His pledge to cut Britain’s carbon emissions by 34 per cent by 2020 did initially look rather rash, particularly as he said it was a “legally binding” figure. However, there are no carbon police to enforce it.
He made welcome and worthwhile investments in carbon capture and offshore wind – sectors that the North-East needs to make its own – but stopped from wobbling too far on the green side by announcing investment in North Sea oil and gas.
Indeed, rather than spend money creating a network of roadside powerpoints for when we all get electric cars, Mr Darling preferred to reinvigorate the petrol car market with the “scrappage scheme”.
Andrew Simms, policy director of the New Economics Foundation, concluded: “You could say this is a balanced Budget in the sense that any positive environmental action is likely to be cancelled out by the Government locking-in a fossil fuel intensive infrastructure.”
Even when it came to taxation, Mr Darling maintained his equilibrium. Despite the vast debt, the big four taxes – VAT, income tax, National Insurance and corporation tax – went untouched by the Chancellor.
He made a few waves with his attempts to soak the rich, but there will be even fewer tears shed among the three-and-a-quarter million unemployed when the 291,000 people who earn more than £150,000-a-year receive their increased tax bills next April. Indeed, Labour claimed yesterday that these high earners each receive £27,000-a-year in tax breaks – £8,000 more than the average salary in the North-East – so there might even be an outbreak of moral indignation among the public as there was when Sir Fred the Shred’s pension leaked out.

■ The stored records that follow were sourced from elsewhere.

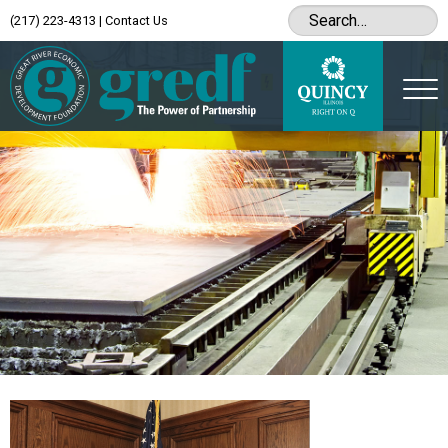
(217) 223-4313
|
Contact Us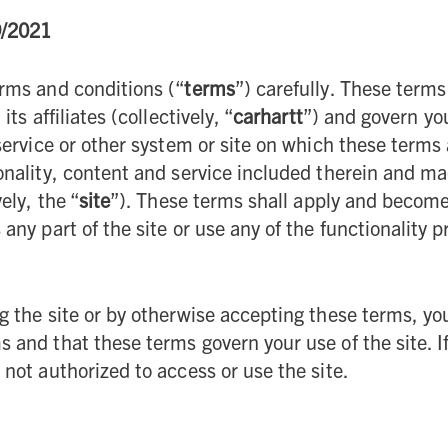
9/2021
rms and conditions (“
terms
”) carefully. These terms
its affiliates (collectively, “
carhartt
”) and govern you
 service or other system or site on which these terms
onality, content and service included therein and ma
ely, the “
site
”). These terms shall apply and become 
 any part of the site or use any of the functionality 
g the site or by otherwise accepting these terms, yo
 and that these terms govern your use of the site. I
 not authorized to access or use the site.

It is possible that the funambulist may even have performed a conjuring trick on his tightrope, because he appears to have magicked up an electoral quandary for the Conservative opposition. Will the Tories really go to the polls next May demanding a tax cut for a few, wealthy individuals?
Mere mention of the election means that Mr Darling completed his tightrope walk yesterday without over-balancing.
He did it by avoiding creating any wobbles: this was, in truth, a Budget that was modest in terms of fiscal stimulus, of job creation, of saving the environment, of rationalising public expenditure and of raising revenue.
In its favour, it is unlikely to damage the current tiny flickerings of economic recovery, but, equally, it will not address the future enormity of pay-back time.
Whoever picks up Mr Darling’s balancing pole after the next election will discover there’s not much fun being a funambulist and this Budget may look to have been an exceedingly dangerous high wire act.